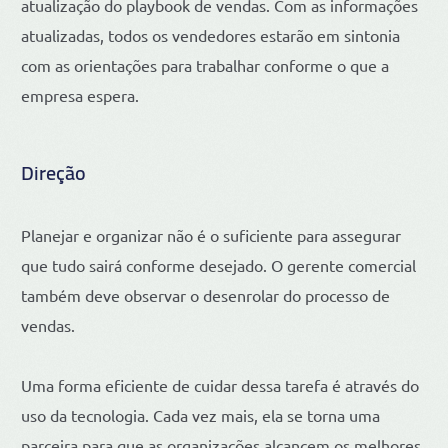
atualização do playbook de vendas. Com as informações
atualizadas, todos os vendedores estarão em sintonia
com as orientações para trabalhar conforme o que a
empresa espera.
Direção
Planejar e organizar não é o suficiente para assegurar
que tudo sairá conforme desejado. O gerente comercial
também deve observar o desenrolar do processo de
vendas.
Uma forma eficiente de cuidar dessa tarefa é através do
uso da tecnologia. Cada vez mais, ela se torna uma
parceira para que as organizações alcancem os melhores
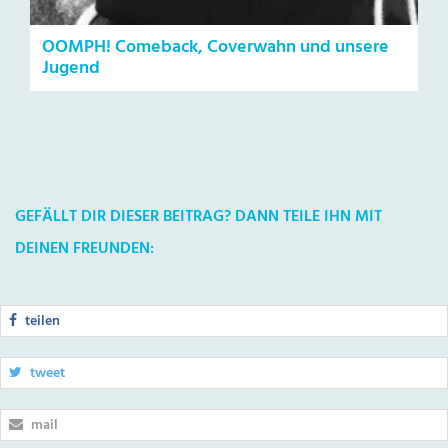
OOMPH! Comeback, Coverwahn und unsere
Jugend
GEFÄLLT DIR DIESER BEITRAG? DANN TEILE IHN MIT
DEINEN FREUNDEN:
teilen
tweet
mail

· · · ·

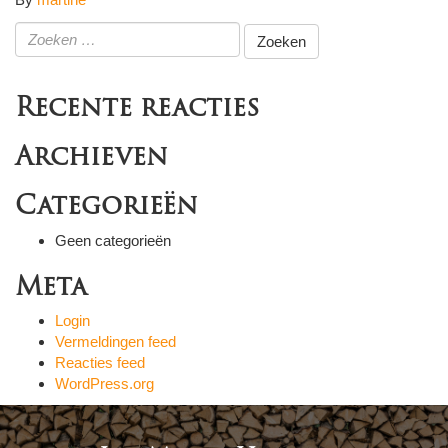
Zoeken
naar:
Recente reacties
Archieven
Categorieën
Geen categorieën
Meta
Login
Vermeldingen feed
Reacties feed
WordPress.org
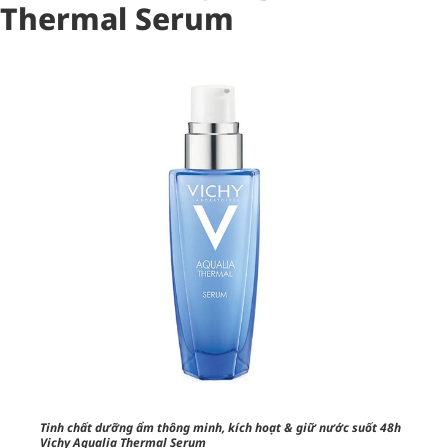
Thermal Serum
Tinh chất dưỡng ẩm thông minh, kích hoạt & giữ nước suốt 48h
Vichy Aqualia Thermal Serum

· · · ·

→ GOAL OF THE EXERCISE
What you return from the records above should be exactly everything from the line with "Geen categorieën" down to the line with "Vichy Aqualia Thermal Serum", both kept, and no pictures.

→ ANSWER TO THE PROBLEM
Geen categorieën
Meta
Login
Vermeldingen feed
Reacties feed
WordPress.org
Thermal Serum
Tinh chất dưỡng ẩm thông minh, kích hoạt & giữ nước suốt 48h
Vichy Aqualia Thermal Serum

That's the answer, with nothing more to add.